FIG. 3 is a schematic diagram of a cross-sectional view of a powered card and a mailing apparatus, with the card having slots that receive protrusions of the mailing apparatus, according to an embodiment of the present invention.

FIG. 4A is a schematic diagram of a cross-sectional view of a powered card and a mailing apparatus, with the mailing apparatus having interior protrusions, according to an embodiment of the present invention.

FIG. 4B is a schematic diagram of a partial cross-sectional view of a powered card and a mailing apparatus, with the mailing apparatus having an interior protrusion protruding from its side panel, according to an embodiment of the present invention.

FIG. 4C is a schematic diagram of a partial cross-sectional view of a powered card and a mailing apparatus, with the mailing apparatus having an interior protrusion protruding from its face panel and a side panel, according to an embodiment of the present invention.

FIG. 4D is a schematic diagram of a partial cross-sectional view of a powered card and a mailing apparatus, with the mailing apparatus having a single interior protrusion, according to an embodiment of the present invention.

FIG. 5A is a schematic diagram of a cross-sectional view of a powered card and a mailing apparatus, with the mailing apparatus attached to a face of the card, according to an embodiment of the present invention.

FIG. 5B is a schematic diagram of a powered card and a mailing apparatus, with the mailing apparatus covering only a portion of a face of the card, according to an embodiment of the present invention.

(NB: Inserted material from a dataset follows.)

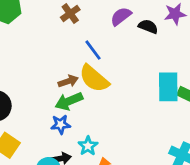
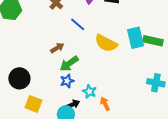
yellow semicircle: (94, 79) -> (106, 43), moved
brown arrow: (68, 81) -> (57, 48), moved

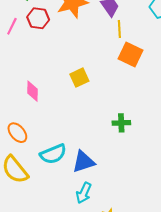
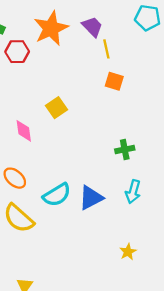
orange square: (130, 54) -> (114, 81), moved, size x0.7
yellow square: (79, 78) -> (56, 108), moved
cyan arrow: (84, 193) -> (133, 192), moved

FIG. 6A is a schematic diagram of a cross-sectional view of a powered card and a mailing apparatus, the mailing apparatus comprising one or more projections adhered to a face of card proximate to the switch, according to an embodiment of the present invention.

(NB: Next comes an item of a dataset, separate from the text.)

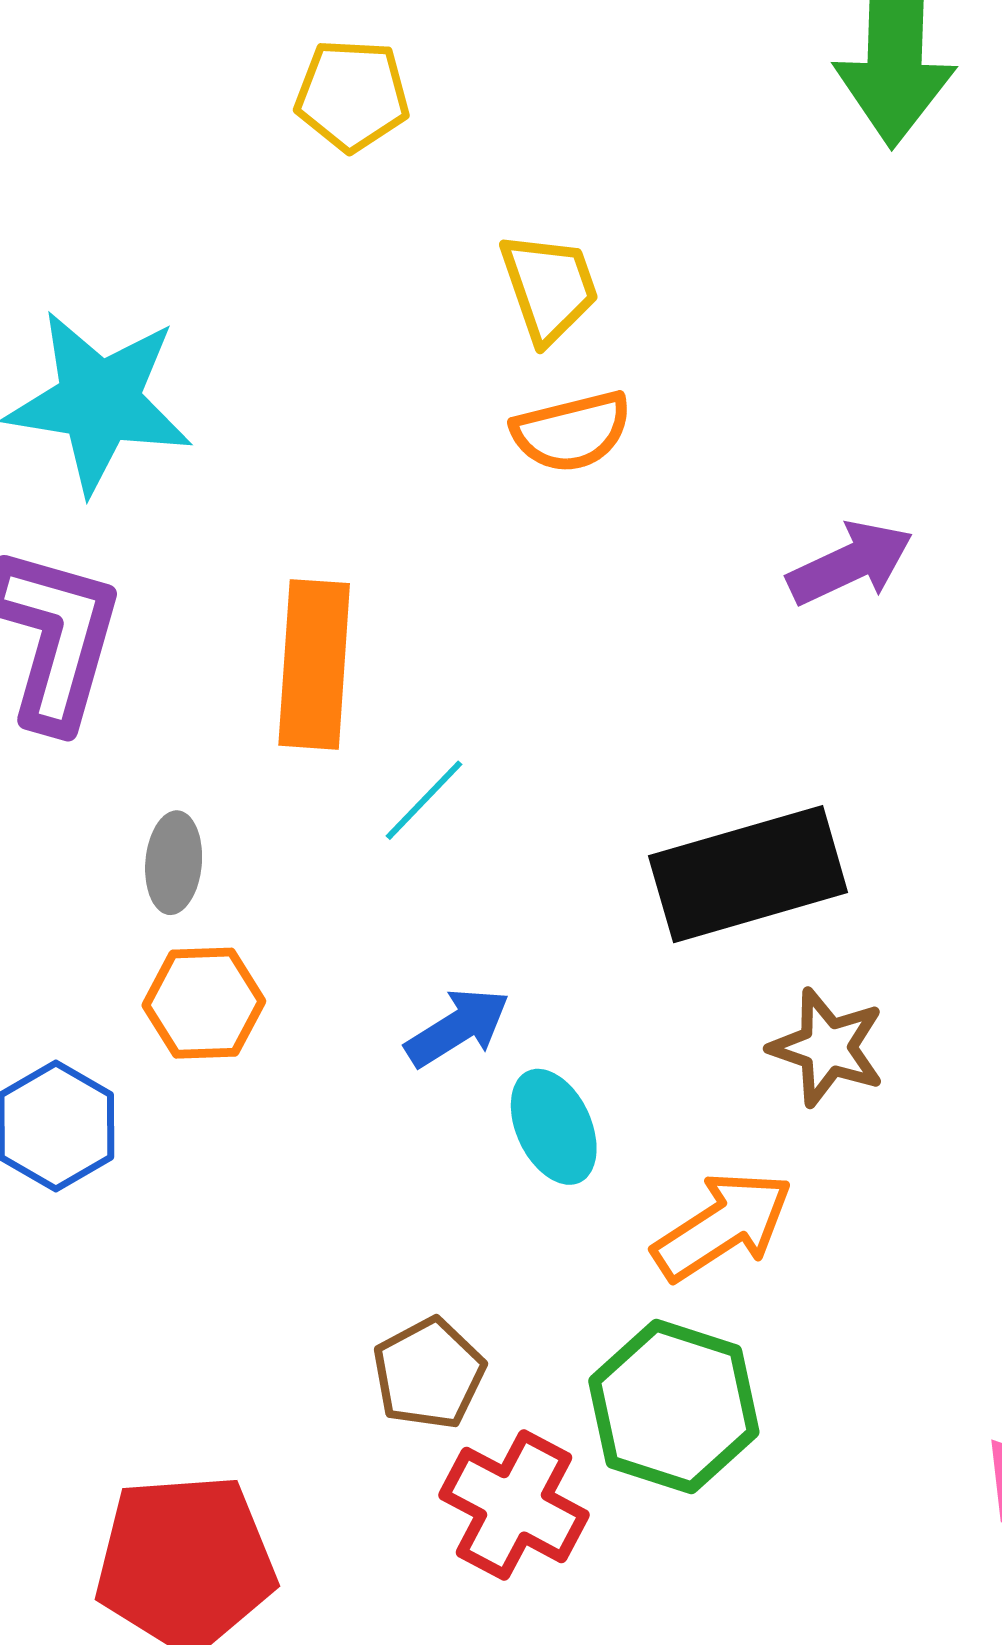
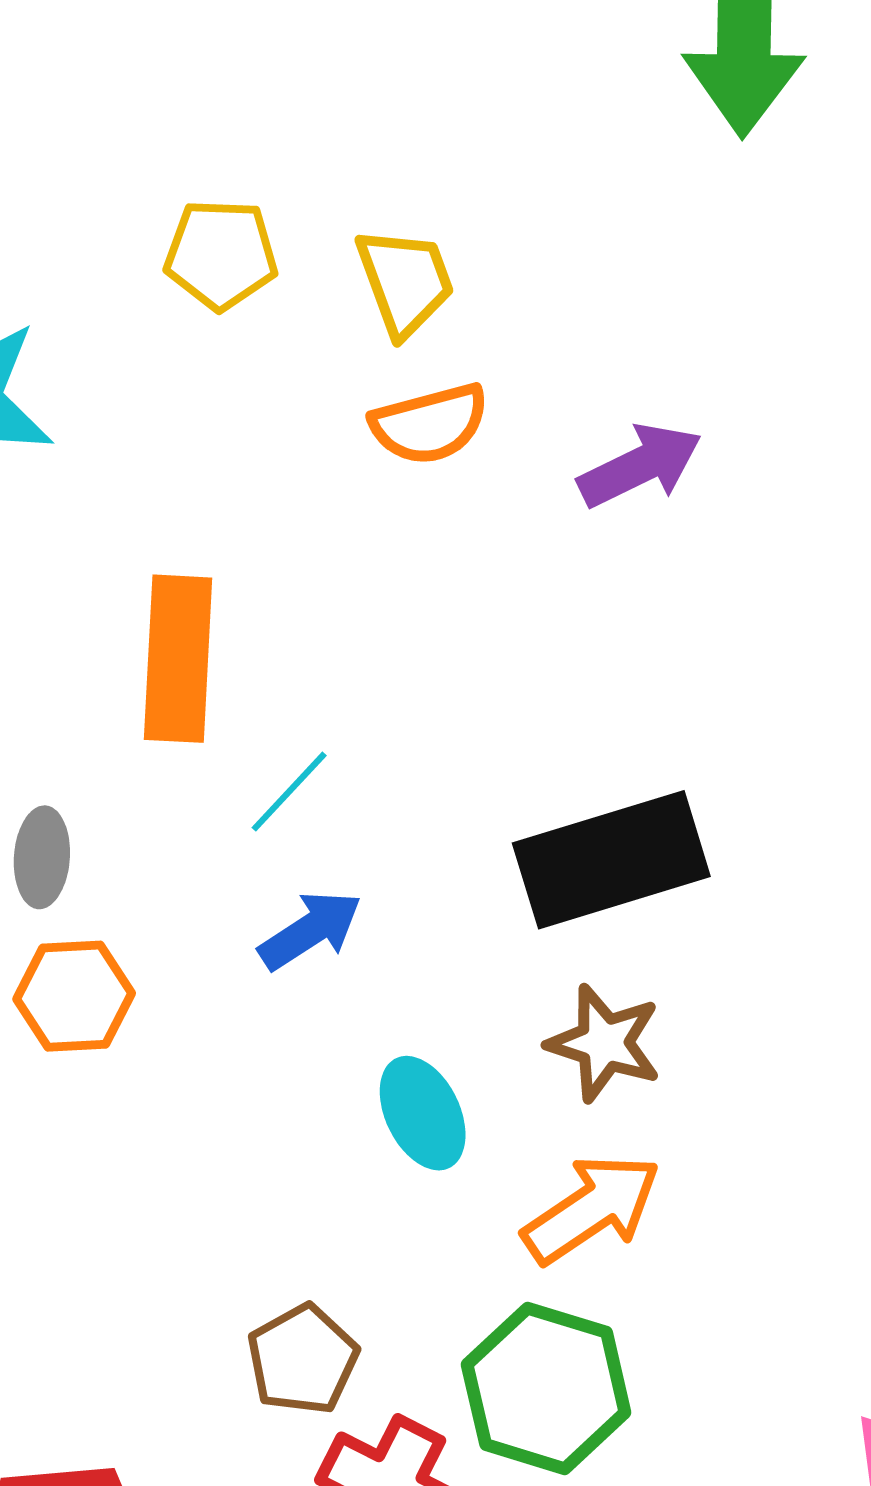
yellow pentagon: (352, 95) -> (221, 254), moved
purple arrow: (850, 563) -> (640, 466), moved
blue arrow: (458, 1027) -> (310, 930), moved
brown star: (827, 1047) -> (604, 1043), moved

FIG. 6B is a schematic diagram of a partial perspective view of the powered card and mailing apparatus of FIG. 6A.

FIG. 7 is a schematic diagram of a cross-sectional view of a powered card and a mailing apparatus, the mailing apparatus comprising a compressible release liner adhered to a face of card, according to an embodiment of the present invention.

For clarity and ease of understanding, the components shown in the figures are not drawn to scale.

DETAILED DESCRIPTION

Embodiments of the present invention provide a mailing apparatus for a powered card. The mailing apparatus prevents activation of the powered card during mailing.

An exemplary powered card comprises a thin, flexible substrate (e.g., paper, thin cardboard stock, or plastic) having an embedded battery and electrical circuitry. The powered card is preferably equal in size to a conventional credit card, and may meet at least the flexibility requirements of ISO 7816. Powered by the battery, the circuitry can activate electronic output devices that, for example, display an encrypted light array, display alphanumeric characters or graphics, or play a voice message. From this output, a user can obtain information necessary to complete a transaction, for example, authenticating access to a financial account. The card can be branded or printed and may be traded, collected, or distributed as part of a promotion.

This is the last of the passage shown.